We're sorry Aspose doesn't work properply without JavaScript enabled.

Free Support Forum - aspose.com

Replace Text in Word Document with HTML with Option to Select Formatting inside HTML or of Document Builder C# .NET

We’ve just upgraded from v5 to v11 and its not working the same as it used to.


We use Aspose.Words to do a simple merge using code as follows which as you can see is inserting HTML into the merge field:

public void FieldMerging(FieldMergingArgs Args)
{
// Insert the text for this merge field as HTML data, using DocumentBuilder.
DocumentBuilder builder = new DocumentBuilder(Args.Document);
builder.MoveToMergeField(Args.DocumentFieldName);
builder.InsertHtml((String)Args.FieldValue);

// The HTML text itself should not be inserted as we have already inserted it as an HTML.
Args.Text = “”;
}

This has worked fine for years using v5 but using v11 it is screwing up the formatting in a number of ways.

I have attached the template, the document produced by v5 and the document produced by v11.

Could you please advise on how to get the format using v11 to be the same as it was using v5.

Thanks

Hi Dale,


Thanks for your inquiry. Could you please share your complete code including the HTML snippet, you want to insert in place of merge field, here for testing? I will investigate the issue on my side and provide you more information.

Best Regards,
In fact in this example, while we use the insert HTML option, the HTML for the 10 merge fields are all straight text, the text you can see that has been inserted. Hence why we're confused that the formatting has changed, because we haven't supplied any.
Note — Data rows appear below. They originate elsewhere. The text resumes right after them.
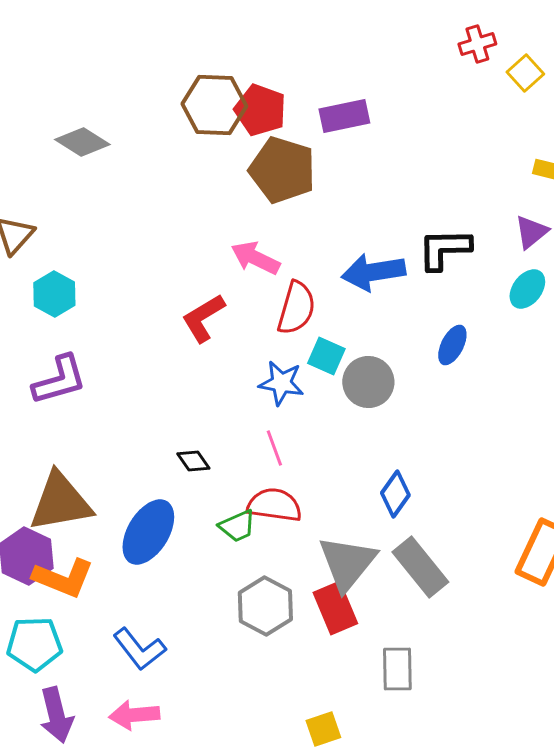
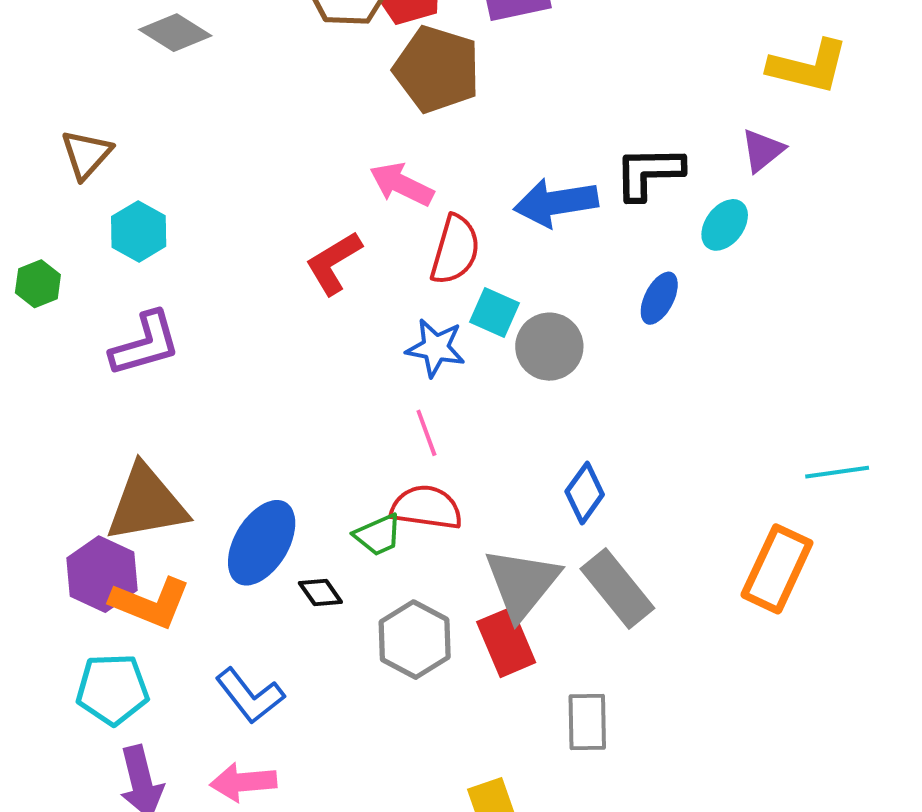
cyan ellipse: (527, 289) -> (725, 225), moved
black diamond: (193, 461) -> (320, 592), moved

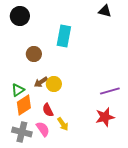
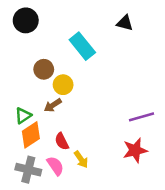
black triangle: (105, 11) -> (125, 23), moved
cyan rectangle: (64, 36) -> (82, 46), turned -50
yellow circle: (54, 84) -> (63, 85), moved

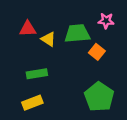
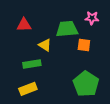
yellow triangle: (48, 39) -> (45, 45), moved
orange square: (97, 52) -> (84, 45), turned -32

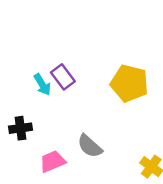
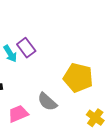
yellow pentagon: (129, 83) -> (78, 78), moved

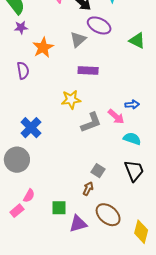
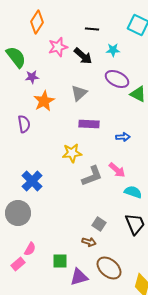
purple ellipse: (99, 25) -> (117, 79), moved
purple star: (21, 27) -> (32, 77), moved
blue arrow: (132, 105) -> (123, 137), moved
brown arrow: (88, 189) -> (89, 242), turned 80

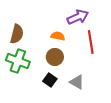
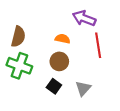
purple arrow: (78, 17) -> (84, 18), turned -135
gray triangle: (77, 82) -> (83, 88), turned 42

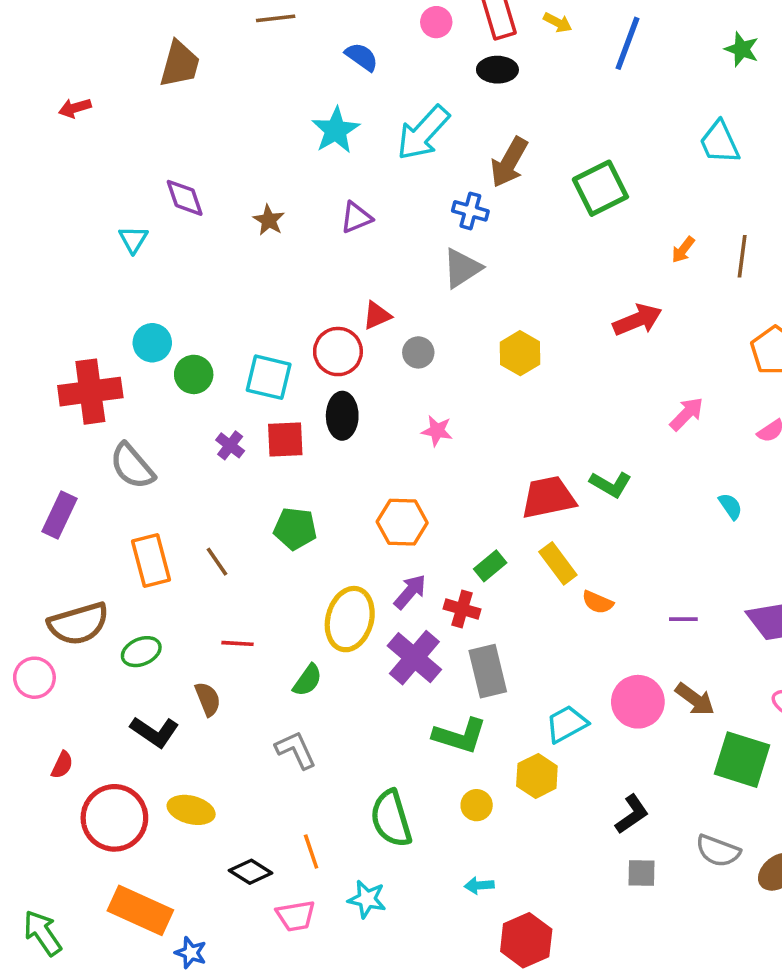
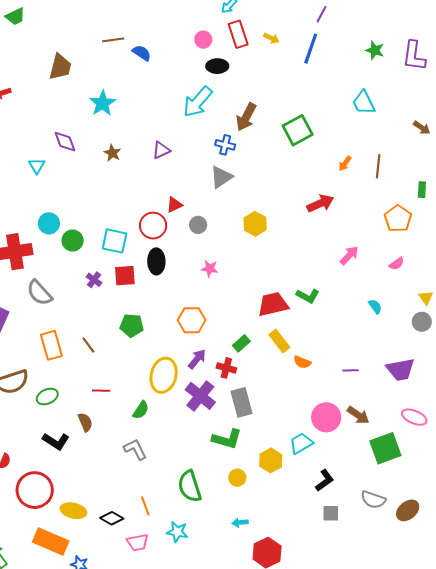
blue semicircle: (362, 57) -> (142, 53), moved
black ellipse: (497, 70) -> (217, 66), moved
cyan star: (336, 130) -> (103, 103), moved
cyan trapezoid: (567, 724) -> (301, 443), moved
green square: (742, 760) -> (385, 448), turned -36
yellow ellipse: (191, 810) -> (73, 511), moved

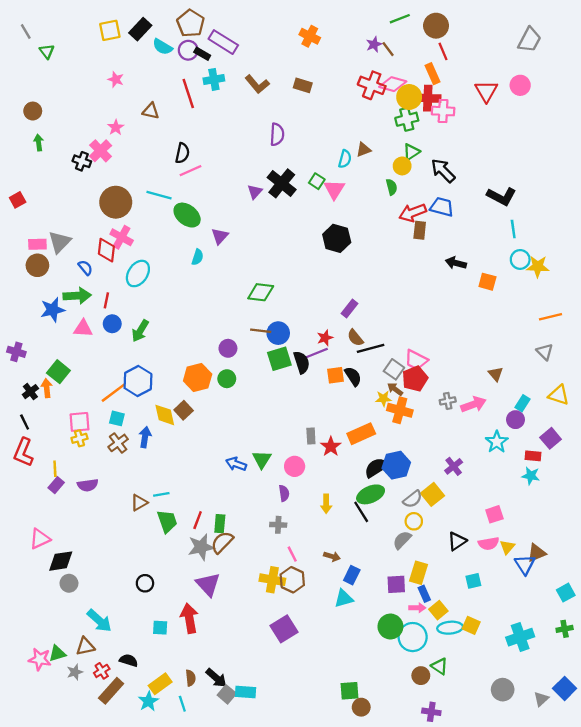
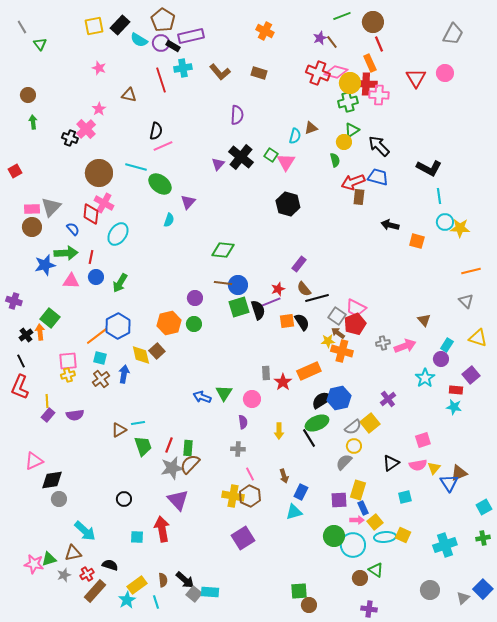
purple rectangle: (223, 42) -> (191, 36), turned -45
brown arrow: (332, 556) -> (284, 476), turned 56

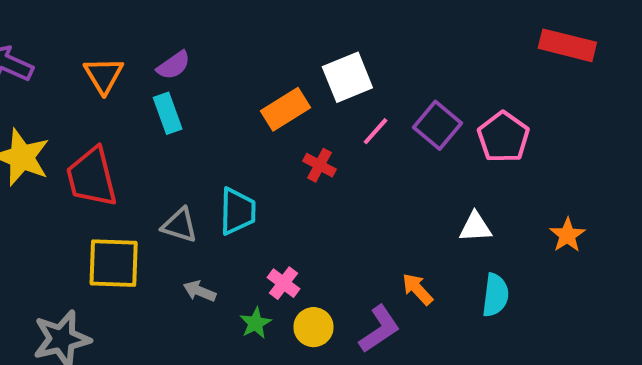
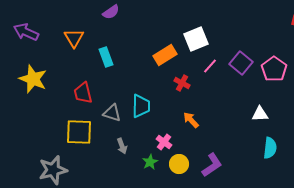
purple semicircle: (174, 65) -> (111, 12), moved
red trapezoid: (92, 177) -> (83, 93), moved, size x0.7
orange arrow: (417, 289) -> (191, 120), moved
gray arrow: (200, 291) -> (122, 146), turned -133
doc = new Aspose.Words.Document(memStream, new LoadOptions(Aspose.Words.LoadFormat.Doc, null, ResourcePath)); // Stream, BaseUri, Format, Password
doc.MailMerge.FieldMergingCallback = new DocumentMergeFieldHandler();

Hashtable Expansions = new Hashtable();

// Populate Expansions with HTML from database, too complex to show here, its stored as follows
// Key = "[" + merge field name + "]" e.g. [addressee], and value is the html, in this case Test Dale-3 Burrell-Sansha

String[] Results = new String[MergeFields.Length];

for (int i = 0; i < MergeFields.Length; i++)
{
Results[i] = (Expansions.Contains("[" + MergeFields[i].ToLower() + "]") ? (String)Expansions["[" + MergeFields[i].ToLower() + "]"] : "");
}

doc.MailMerge.Execute(MergeFields, Results);

using (MemoryStream memStreamSave = new MemoryStream())
{
doc.Save(memStreamSave, Aspose.Words.SaveFormat.Doc);

// Write data to database
}

Hi Dale,


Thanks for the additional information.

Please note that the MergeField event occurs during mail merge when a simple mail merge field is encountered in the document. You can respond to this event to return HTML text for the mail merge engine to insert into the document. For example, please try using the following code snippet to be able to mail merge HTML data into a document:

// The same approach can be used when merging HTML data from
database.

public void MailMergeInsertHtml()

{

Document doc = new Document(MyDir + "MailMerge.InsertHtml.doc");

// Add a handler for the MergeField event.

doc.MailMerge.FieldMergingCallback = new HandleMergeFieldInsertHtml();

// Load some Html from file.

StreamReader sr = File.OpenText(MyDir + "MailMerge.HtmlData.html");

string htmltext = sr.ReadToEnd();

sr.Close();

// Execute mail merge.

doc.MailMerge.Execute(new string[] { "htmlField1" }, new string[] { htmltext });

// Save resulting document with a new name.

doc.Save(MyDir + "MailMerge.InsertHtml Out.doc");

}

private class HandleMergeFieldInsertHtml : IFieldMergingCallback

{

///

/// This is called when merge field is actually merged with data in the document.

///

void IFieldMergingCallback.FieldMerging(FieldMergingArgs e)

{

// All merge fields that expect HTML data should be marked with some prefix, e.g. 'html'.

if (e.DocumentFieldName.StartsWith("html"))

{

// Insert the text for this merge field as HTML data, using DocumentBuilder.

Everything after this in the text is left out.